Save a dataset

Save a dataset#

Your data can be stored in various places; on your local machine’s disk, or as in in-memory data structures like Arrow tables, Python dictionaries and Pandas DataFrames. This guide will show you how to do this.

Persisted file formats#

Datasets (Dataset and DatasetDict) can be stored as local files on your computer, or in the cloud. The datasets could be stored as a parquet, csv, or json file. The molflux.datasets.save_dataset_to_store() function can save your datasets as each of these file types.

Hint

This will work automatically for both local and cloud data. If you need more fine-grained control over the filesystem, you can pass your own fsspec-compatible filesystem object to load_dataset_from_store() as an argument to the fs parameter.

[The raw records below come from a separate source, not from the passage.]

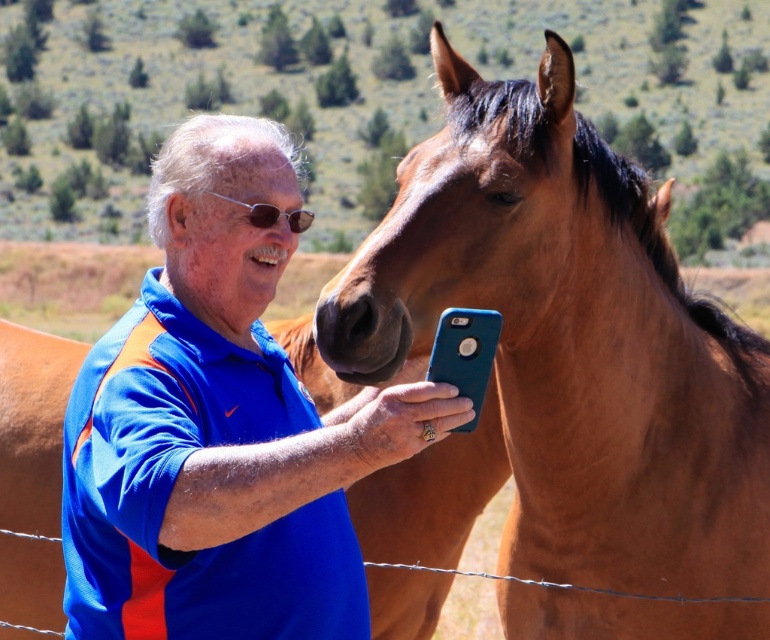 You are a photographer trying to capture a photo of the brown matte horse at center and the sunglasses at center. Based on their positions, which object is blocking the other from view?

The brown matte horse at center is positioned under the sunglasses at center, so the horse is blocking the sunglasses from view.

You are a photographer trying to capture a group photo of the brown matte horse at center and the blue fabric shirt at center. If you want to ensure both subjects are fully in frame, which subject requires more horizontal space in the camera frame?

The brown matte horse at center might be wider than blue fabric shirt at center, so it requires more horizontal space in the camera frame to ensure it is fully captured.

You are a photographer trying to capture a candid shot of the man and horse. You notice the blue fabric shirt at center and sunglasses at center. Which item is positioned lower on the man?

The blue fabric shirt at center is located below sunglasses at center, so the blue fabric shirt at center is positioned lower on the man. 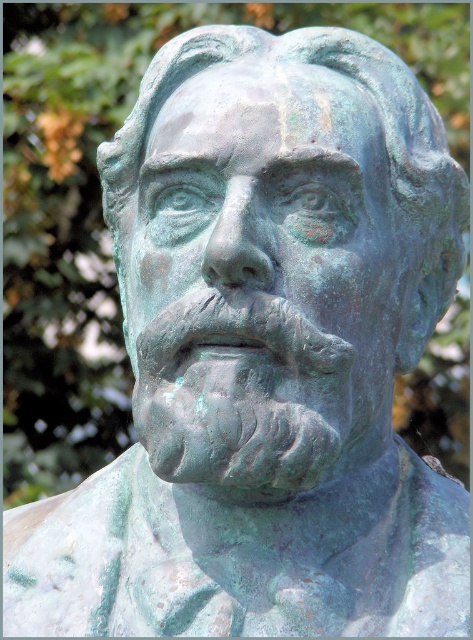 Question: Can you confirm if green patina bust at center is bigger than green patina nose at center?

Choices:
 (A) no
 (B) yes

Answer: (B)

Question: Which of the following is the farthest from the observer?

Choices:
 (A) green patina bust at center
 (B) green patina nose at center

Answer: (A)

Question: Which point is farther from the camera taking this photo?

Choices:
 (A) (339, 128)
 (B) (257, 269)

Answer: (A)

Question: Is green patina bust at center bigger than green patina nose at center?

Choices:
 (A) no
 (B) yes

Answer: (B)

Question: Is green patina bust at center bigger than green patina nose at center?

Choices:
 (A) no
 (B) yes

Answer: (B) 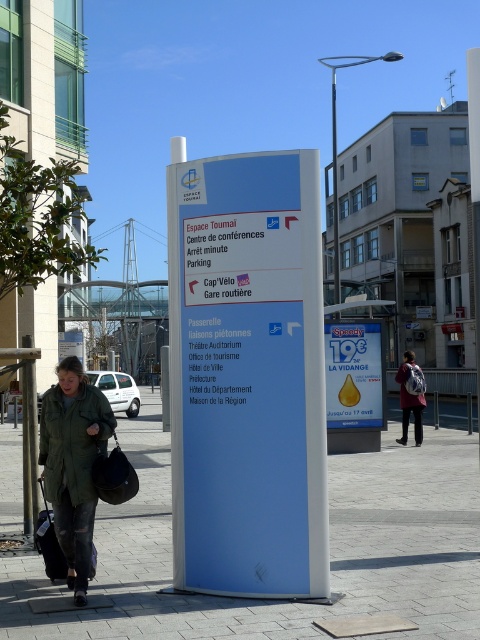 Question: Among these points, which one is farthest from the camera?

Choices:
 (A) (388, 518)
 (B) (69, 490)
 (C) (421, 401)

Answer: (C)

Question: Does blue plastic sign at center appear on the right side of green matte coat at lower left?

Choices:
 (A) yes
 (B) no

Answer: (A)

Question: Which of these objects is positioned closest to the yellow paper sign at center?

Choices:
 (A) blue tile pavement at center
 (B) green matte jacket at lower left
 (C) dark green fabric coat at center

Answer: (C)

Question: Which object is the farthest from the maroon fabric backpack at center?

Choices:
 (A) yellow paper sign at center
 (B) blue plastic sign at center

Answer: (B)

Question: Can you confirm if maroon fabric backpack at center is thinner than dark green fabric coat at center?

Choices:
 (A) yes
 (B) no

Answer: (B)

Question: In this image, where is blue tile pavement at center located relative to green matte jacket at lower left?

Choices:
 (A) below
 (B) above

Answer: (A) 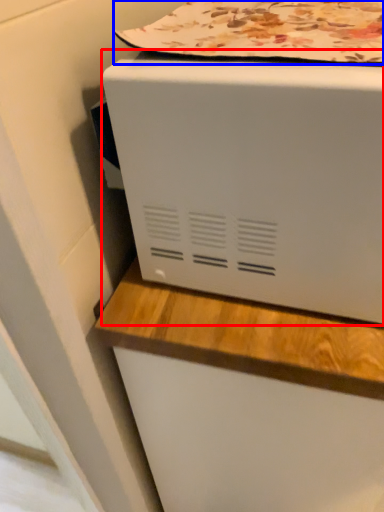 Question: Which object appears closest to the camera in this image, home appliance (highlighted by a red box) or blanket (highlighted by a blue box)?

Choices:
 (A) home appliance
 (B) blanket

Answer: (A)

For convenience, we also make available a custom AWS S3 Filesystem fsspec implementation which you can create with fsspec.filesystem("s3").

Parquet#

Parquet files are stored in a columnar format, unlike row-based files like a CSV. Large datasets may be stored in a Parquet file because it is more efficient and faster at returning your query.

To save a dataset to Parquet:

from molflux.datasets import save_dataset_to_store

save_dataset_to_store(dataset, path="s3://my-bucket/my_file.parquet")

You can also save DatasetDicts. In this case, the target path should point at a directory where the individual splits will be saved.

from molflux.datasets import save_dataset_to_store

save_dataset_to_store(dataset_dict, path="s3://my-bucket/data")

For other persistence formats, a format will need to be specified to tell molflux.datasets which file format the DataseDict should be saved as.

CSV#

You can store your dataset as CSV:

from molflux.datasets import save_dataset_to_store

# save a Dataset
save_dataset_to_store(dataset, path="my_file.csv")

# save a DatasetDict
save_dataset_to_store(dataset_dict, path="my/data", format="csv")

JSON#

You can store your dataset as JSON as shown below:

from molflux.datasets import save_dataset_to_store

# save a Dataset
save_dataset_to_store(dataset, path="my_file.json")

# save a DatasetDict
save_dataset_to_store(dataset_dict, path="my/data", format="json")

Disk#

You can store your dataset on disk as a collection of .arrow file(s) and the dataset’s json metadata:

from molflux.datasets import save_dataset_to_store

# save a Dataset
save_dataset_to_store(dataset, path="my/dataset/dir")

# save a DatasetDict
save_dataset_to_store(dataset_dict, path="my/data", format="disk")